In his speech setting out plans for welfare reform, David Cameron says he is passionate about creating a new culture of responsibility in his Big Society. Doncaster residents disagree.
The question is, can Kensington and Chelsea be seen as an equal partner with Doncaster in Cameron’s view of the Big Society? I ask because I am actively involved in the Save Our Libraries campaign in Doncaster. Doncaster Council are currently proposing to close fourteen out of twenty six libraries with the loss of forty to fifty jobs.
This follows on from the decision to axe the Wardens Service for elderly and disabled residents. We now learn that there is a plan to close twelve primary schools in the town.
These plans, if implemented, will have a massive, negative impact on the communities, with all age groups affected. Doncaster still suffers from the deprivation created by Thatcher’s policies that destroyed the coal and other industries in this area. This legacy has created a need for investment in Doncaster, rather than one of the largest cuts to government grants in the country of 8.9 percent.
Cameron’s definition of the Big Society appears to be radically different from the people on the streets of Doncaster, who define it as a euphemism for cuts. Cameron’s vision of a Big Society is heavily dependent upon the voluntary sector. However, funding to the voluntary sector has been drastically cut with even the outgoing chair of the Community Service Volunteers criticising the viability of the policy. She is part of a growing chorus of dissident voices who now recognise Cameron’s ‘Brave New World’ to be nothing more than a dystopian catastrophe. It’s widely recognised that the present policies, if implemented, will create a massive increase in unemployment. The change in benefits proposed and the sanctions that could be placed on the unemployed will lead to ‘compulsory volunteers’.

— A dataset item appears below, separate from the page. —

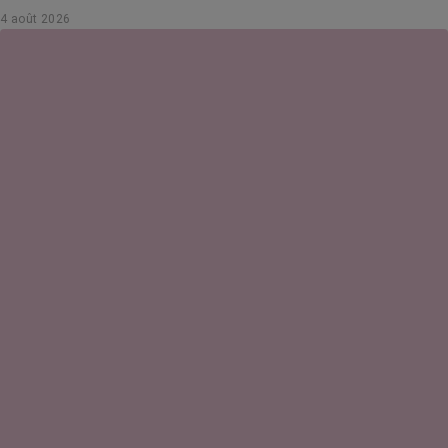
4 août 2026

We are now seeing a number of the ConDem policies being reversed due to public protest and pressure. Only today it was announced that the plans to sell off public forests has been abandoned along with the plans to reduce housing benefit to the long term unemployed by 10 percent.
It is clear that the ConDem government with all its millionaire ministers is out of touch with ordinary people. But no longer will ordinary people be prepared to sit back and accept whatever is thrown at them. All over the country campaign groups, such as the Save Our Libraries group in Doncaster, are emerging with many creating national networks to oppose the cuts that will affect their communities. For the first time in decades people are coming together with a common purpose.
While the Environment Minister Caroline Spelman said last week in reference to the backtracking of the sale of public forests, "we got this one wrong," the people are now telling the ConDem government: you got it all wrong.
The Doncaster Save our Libraries campaign received some great news last week: the proposed closure of 14 libraries has been deferred for 12 months. Doncaster Council has at last woke up to the fact that they can't ignore the people of Doncaster. In communities all over Doncaster people have fought to save their local library. This is a great victory for people power but the fight against the cuts goes on.